When Did "Friend" Become a Verb?

I know that language changes over time, but it bothers me that friend has become a verb. For over 800 years the word friend has almost exclusively been a noun. Since the advent of social media, especially Facebook, there is a second definition of friend listed as a verb. I am not predicting that social media will lead to the downfall of civilization, but changing a well-attested noun to a verb should give us pause. Nouns and verbs are foundational functions of communication. As an individual a verb is what you do, but a noun is what you are. Words that are both noun and verb are plentiful. We hammer a nail with a hammer. We garden in our gardens. Our aches ache. We smell a smell. But in most cases, these nouns are an object or a condition. Rarely does it refer to a person. The one exception that comes to mind is the word fool, which I find quite interesting.

Once friend became a verb, it changed the way we think about friends – those very special nouns in our life that according to the dictionary are “persons attached to us by feelings of affection or personal regard.” In contrast, the dictionary defines friend – the verb – in this way: “to add (a person) to one's list of contacts on a social-media website.” That is about as inspiring as brushing one’s teeth. So, I want to awaken us to the need to preserve the special quality of the noun friend. What follows are some thoughts on how a friend is not the same as friending. (By the way, my spell check recognizes friending as a legitimate word. Troubling, yes?)

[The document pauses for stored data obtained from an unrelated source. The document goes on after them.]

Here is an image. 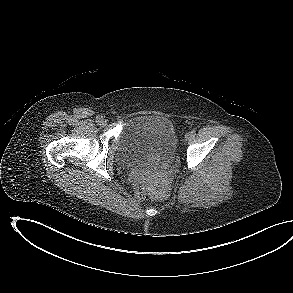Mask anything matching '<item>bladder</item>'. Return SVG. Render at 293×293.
Segmentation results:
<instances>
[{
	"label": "bladder",
	"mask_w": 293,
	"mask_h": 293,
	"mask_svg": "<svg viewBox=\"0 0 293 293\" xmlns=\"http://www.w3.org/2000/svg\"><path fill=\"white\" fill-rule=\"evenodd\" d=\"M178 136L171 120L160 115H137L123 125L116 147L125 165L163 167L176 157Z\"/></svg>",
	"instance_id": "31cf9c89"
}]
</instances>
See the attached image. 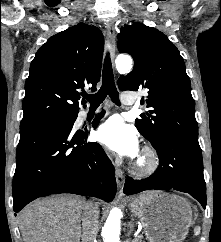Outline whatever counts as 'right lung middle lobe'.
<instances>
[{
	"mask_svg": "<svg viewBox=\"0 0 221 242\" xmlns=\"http://www.w3.org/2000/svg\"><path fill=\"white\" fill-rule=\"evenodd\" d=\"M62 120H64V121H72V120H73V118H72V117H69V118L62 119Z\"/></svg>",
	"mask_w": 221,
	"mask_h": 242,
	"instance_id": "right-lung-middle-lobe-1",
	"label": "right lung middle lobe"
}]
</instances>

You cannot unfriend a friend. The arrival of the verb friend has created other new words such as friending, friended, and unfriend. In The Weight of Glory, C.S. Lewis warned us about substituting a negative term for a positive term. He rightly drew our attention to the fact that unselfishness is not the same thing as love. The highest goal of unselfishness is self-denial, but the virtue of love includes much more. If you unfriend someone on social media you cut them from your contact list. There is no equivalent in the real world. When a friendship dissolves it is painful. Consider how we describe the action. We disassociate with those who were once friends. We break up with them. We have a falling out. We abandon them. We dump them. We renounce our friendship. Notice how drastic these actions sound. It highlights the importance of what a friend ought to be.

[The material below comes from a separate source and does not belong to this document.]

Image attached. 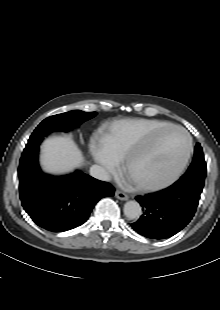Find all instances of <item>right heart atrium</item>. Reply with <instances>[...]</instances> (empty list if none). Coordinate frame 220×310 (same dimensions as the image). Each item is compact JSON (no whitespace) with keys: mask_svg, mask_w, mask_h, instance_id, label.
Returning a JSON list of instances; mask_svg holds the SVG:
<instances>
[{"mask_svg":"<svg viewBox=\"0 0 220 310\" xmlns=\"http://www.w3.org/2000/svg\"><path fill=\"white\" fill-rule=\"evenodd\" d=\"M94 159L110 174H116L118 171V162L104 151L100 143L93 149Z\"/></svg>","mask_w":220,"mask_h":310,"instance_id":"right-heart-atrium-1","label":"right heart atrium"}]
</instances>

Blocking is not the same as boundaries. When it comes to managing relationships, social media has given us a feeling of omnipotence. We can downgrade friends to acquaintances or we can block them. According to the new etiquette of social media, blocking someone is less severe than unfriending them. So if we find someone annoying but want to stay in touch with them, we simply tune them out. It is a type of conflict avoidance that avoids the behavior of a person we dislike but maintains relationship as a convenience or sympathy. Real world boundaries are quite different because they are active and direct. If we have a friend who is speaking foolishness in our presence we may need to assert ourselves and ask them to stop. If their behavior causes harm to themselves or others we will want to discuss that with them if we truly care about them (see Matthew 18:15-20). Avoiding a person in the tangible world is known as shunning and it represents the only option left to us when reconciliation with a misbehaving friend has failed.

Friending requires less of us than befriending. There is an English verb that compliments the noun friend. It is the word befriend. When we befriend another we make friends or act as a friend. This is quite different that the social media “friend request” that requires nothing of us other than opening an electronic gate that gives access to our online persona. Befriending requires us to be a friend. Consider how Jesus ended the parable of the Good Samaritan (Luke 10:25-37). He rephrased the question “Who is my neighbor?” to a new question, “Who acted as a neighbor?” The first question seeks to limit one’s obligation to love others by enabling us to define our neighbors. The second question turns this reasoning upside down and focuses us on living out the qualities of neighborliness, such as mercy and love. Perhaps the reintroduction of the word befriend to our vocabulary will preserve the soundness and “noun-ness” of the word friend.